Kafka : Kafka integrated with Spark Structured streaming

Apache Kafka :

Apache Kafka is an open-source data streaming platform that stores, processes, and analyzes large amounts of real-time data. It's used to build real-time data pipelines and applications that can adapt to data streams.

Event streaming :

Event streaming is the digital equivalent of the human body's central nervous system. It is the technological foundation for the 'always-on' world where businesses are increasingly software-defined and automated, and where the user of software is more software.

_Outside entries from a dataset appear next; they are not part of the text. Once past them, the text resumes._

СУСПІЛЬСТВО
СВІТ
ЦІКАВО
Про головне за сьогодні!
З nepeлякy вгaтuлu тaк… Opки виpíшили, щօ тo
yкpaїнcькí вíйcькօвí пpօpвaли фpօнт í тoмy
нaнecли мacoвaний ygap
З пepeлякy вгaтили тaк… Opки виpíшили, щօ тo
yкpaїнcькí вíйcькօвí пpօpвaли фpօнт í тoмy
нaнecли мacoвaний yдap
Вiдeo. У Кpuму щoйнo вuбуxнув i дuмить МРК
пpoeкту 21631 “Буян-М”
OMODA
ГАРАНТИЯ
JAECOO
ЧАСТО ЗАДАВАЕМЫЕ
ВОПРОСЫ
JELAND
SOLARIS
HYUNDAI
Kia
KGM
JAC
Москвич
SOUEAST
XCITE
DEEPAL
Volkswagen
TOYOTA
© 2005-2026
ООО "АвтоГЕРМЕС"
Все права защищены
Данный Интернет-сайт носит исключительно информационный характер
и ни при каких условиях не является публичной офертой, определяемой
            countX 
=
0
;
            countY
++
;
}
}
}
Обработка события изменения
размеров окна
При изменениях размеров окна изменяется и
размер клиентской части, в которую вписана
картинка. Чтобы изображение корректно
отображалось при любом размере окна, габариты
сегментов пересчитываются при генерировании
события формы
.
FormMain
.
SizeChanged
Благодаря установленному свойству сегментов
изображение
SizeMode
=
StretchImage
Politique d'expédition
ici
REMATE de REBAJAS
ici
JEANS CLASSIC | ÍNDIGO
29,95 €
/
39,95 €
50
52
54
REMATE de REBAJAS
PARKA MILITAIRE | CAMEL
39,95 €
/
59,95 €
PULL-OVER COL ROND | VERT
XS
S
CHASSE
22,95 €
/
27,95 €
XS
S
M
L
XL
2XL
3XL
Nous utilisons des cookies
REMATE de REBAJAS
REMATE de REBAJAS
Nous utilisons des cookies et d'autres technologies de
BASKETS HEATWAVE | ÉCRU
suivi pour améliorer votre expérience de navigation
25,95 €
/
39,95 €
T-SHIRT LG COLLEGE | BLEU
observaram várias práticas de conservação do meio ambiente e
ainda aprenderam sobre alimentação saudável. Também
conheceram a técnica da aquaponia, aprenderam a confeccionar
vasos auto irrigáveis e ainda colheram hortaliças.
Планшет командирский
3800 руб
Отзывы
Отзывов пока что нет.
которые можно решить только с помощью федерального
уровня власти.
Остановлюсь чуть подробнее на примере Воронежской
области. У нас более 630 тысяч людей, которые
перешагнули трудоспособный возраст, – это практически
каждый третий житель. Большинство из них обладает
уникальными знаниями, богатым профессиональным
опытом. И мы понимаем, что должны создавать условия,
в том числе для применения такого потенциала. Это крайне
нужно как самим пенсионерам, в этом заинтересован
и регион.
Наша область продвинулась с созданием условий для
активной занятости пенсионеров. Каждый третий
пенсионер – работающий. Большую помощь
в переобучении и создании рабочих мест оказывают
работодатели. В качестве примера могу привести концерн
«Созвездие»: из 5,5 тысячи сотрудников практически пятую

Technically speaking, event streaming is the practice of capturing data in real-time from event sources like databases, sensors, mobile devices, cloud services, and software applications in the form of streams of events; storing these event streams durably for later retrieval; manipulating, processing, and reacting to the event streams in real-time as well as retrospectively; and routing the event streams to different destination technologies as needed. Event streaming thus ensures a continuous flow and interpretation of data so that the right information is at the right place, at the right time.

Apache Kafka is an event streaming platform. What does that mean?

Kafka combines three key capabilities so you can implement your use cases for event streaming end-to-end with a single battle-tested solution:

To publish (write) and subscribe to (read) streams of events, including continuous import/export of your data from other systems.
To store streams of events durably and reliably for as long as you want.
To process streams of events as they occur or retrospectively.

And all this functionality is provided in a distributed, highly scalable, elastic, fault-tolerant, and secure manner. Kafka can be deployed on bare-metal hardware, virtual machines, and containers, and on-premises as well as in the cloud. You can choose between self-managing your Kafka environments and using fully managed services offered by a variety of vendors.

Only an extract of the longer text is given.